> On Apr 26, 2019, at 7:01 AM, Theodore Ts'o <ty...@mit.edu> wrote:
>
>> On Fri, Apr 26, 2019 at 11:33:09AM +0000, Reshetova, Elena wrote:
>> Adding Eric and Herbert to continue discussion for the chacha part.
>> So, as a short summary I am trying to find out a fast (fast enough to be
>> used per syscall
>> invocation) source of random bits with good enough security properties.
>> I started to look into chacha kernel implementation and while it seems that
>> it is designed to
>> work with any number of rounds, it does not expose less than 12 rounds
>> primitive.
>> I guess this is done for security sake, since 12 is probably the lowest
>> bound we want people
>> to use for the purpose of encryption/decryption, but if we are to build an
>> efficient RNG,
>> chacha8 probably is a good tradeoff between security and speed.
>>
>> What are people's opinions/perceptions on this? Has it been considered
>> before to create a
>> kernel RNG based on chacha?
>
> Well, sure. The get_random_bytes() kernel interface and the
> getrandom(2) system call uses a CRNG based on chacha20. See
> extract_crng() and crng_reseed() in drivers/char/random.c.
>
> It *is* possible to use an arbitrary number of rounds if you use the
> low level interface exposed as chacha_block(), which is an
> EXPORT_SYMBOL interface so even modules can use it. "Does not expose
> less than 12 rounds" applies only if you are using the high-level
> crypto interface.
>
> We have used cut down crypto algorithms for performance critical
> applications before; at one point, we were using a cut down MD4(!) for
> initial TCP sequence number generation. But that was getting rekeyed
> every five minutes, and the goal was to make it just hard enough that
> there were other easier ways of DOS attacking a server.
>
> I'm not a cryptographer, so I'd really us to hear from multiple
> experts about the security level of, say, ChaCha8 so we understand
> exactly kind of security we'd offering. And I'd want that interface
> to be named so that it's clear it's only intended for a very specific
> use case, since it will be tempting for other kernel developers to use
> it in other contexts, with undue consideration.
>
>
I don’t understand why we’re even considering weaker primitives. It seems to me
that we should be using the “fast-erasure” construction for all
get_random_bytes() invocations. Specifically, we should have a per cpu buffer
that stores some random bytes and a count of how many random bytes there are.

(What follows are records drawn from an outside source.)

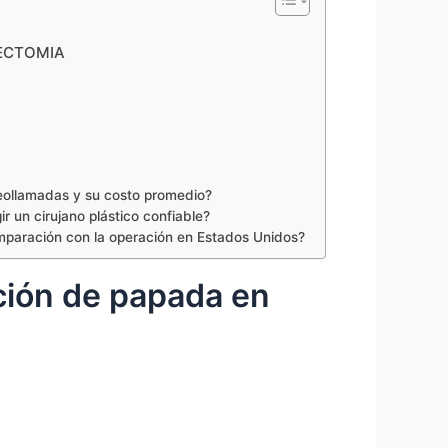
HECTOMIA
eollamadas y su costo promedio?
 un cirujano plástico confiable?
omparación con la operación en Estados Unidos?
ción de papada en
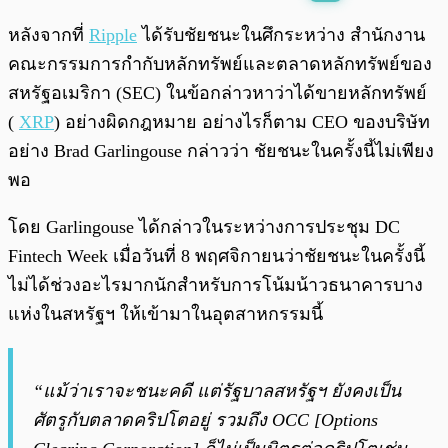
พร้อมเล่น
0:00
/
0:00
หลังจากที่
Ripple
ได้รับชัยชนะในศึกระหว่าง สำนักงาน
คณะกรรมการกำกับหลักทรัพย์และตลาดหลักทรัพย์ของ
สหรัฐอเมริกา (SEC) ในข้อกล่าวหาว่าได้ขายหลักทรัพย์
(
XRP
) อย่างผิดกฎหมาย อย่างไรก็ตาม CEO ของบริษัท
อย่าง Brad Garlingouse กล่าวว่า ชัยชนะในครั้งนี้ไม่เพียง
พอ
โดย Garlingouse ได้กล่าวในระหว่างการประชุม DC
Fintech Week เมื่อวันที่ 8 พฤศจิกายนว่าชัยชนะในครั้งนี้
ไม่ได้ช่วงอะไรมากนักสำหรับการโน้มน้าวธนาคารบาง
แห่งในสหรัฐฯ ให้เข้ามาในอุตสาหกรรมนี้
“แม้ว่าเราจะชนะคดี แต่รัฐบาลสหรัฐฯ ยังคงเป็น
ศัตรูกับตลาดคริปโตอยู่ รวมถึง OCC [Options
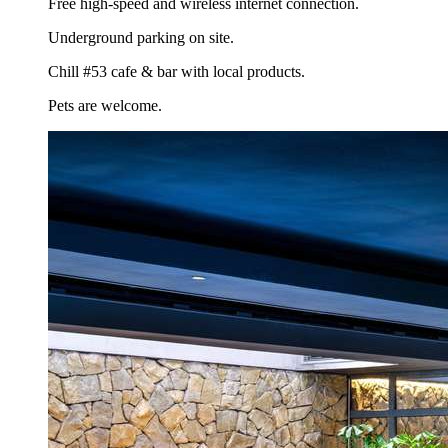
Free high-speed and wireless internet connection.
Underground parking on site.
Chill #53 cafe & bar with local products.
Pets are welcome.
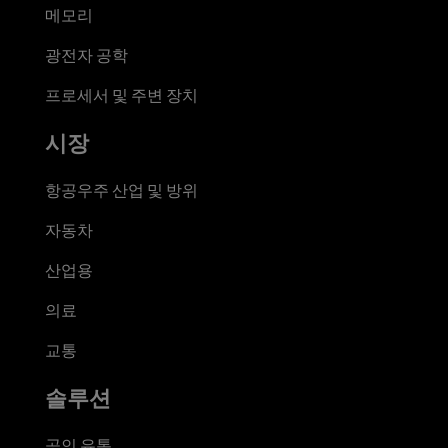
메모리
광전자 공학
프로세서 및 주변 장치
시장
항공우주 산업 및 방위
자동차
산업용
의료
교통
솔루션
공인 유통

get_random_bytes() should take bytes from that buffer and *immediately* zero
those bytes in memory. When the buffer is empty, it gets refilled with the full
strength CRNG.
The obvious objection is “oh no, a side channel could leak the buffer,” to
which I say so what? A side channel could just as easily leak the entire CRNG
state.
For Elena’s specific use case, we would probably want a
try_get_random_bytes_notrace() that *only* tries the percpu buffer, since this
code runs so early in the syscall path that we can’t run real C code. Or it
could be moved a bit later, I suppose — the really early part is not really an
interesting attack surface.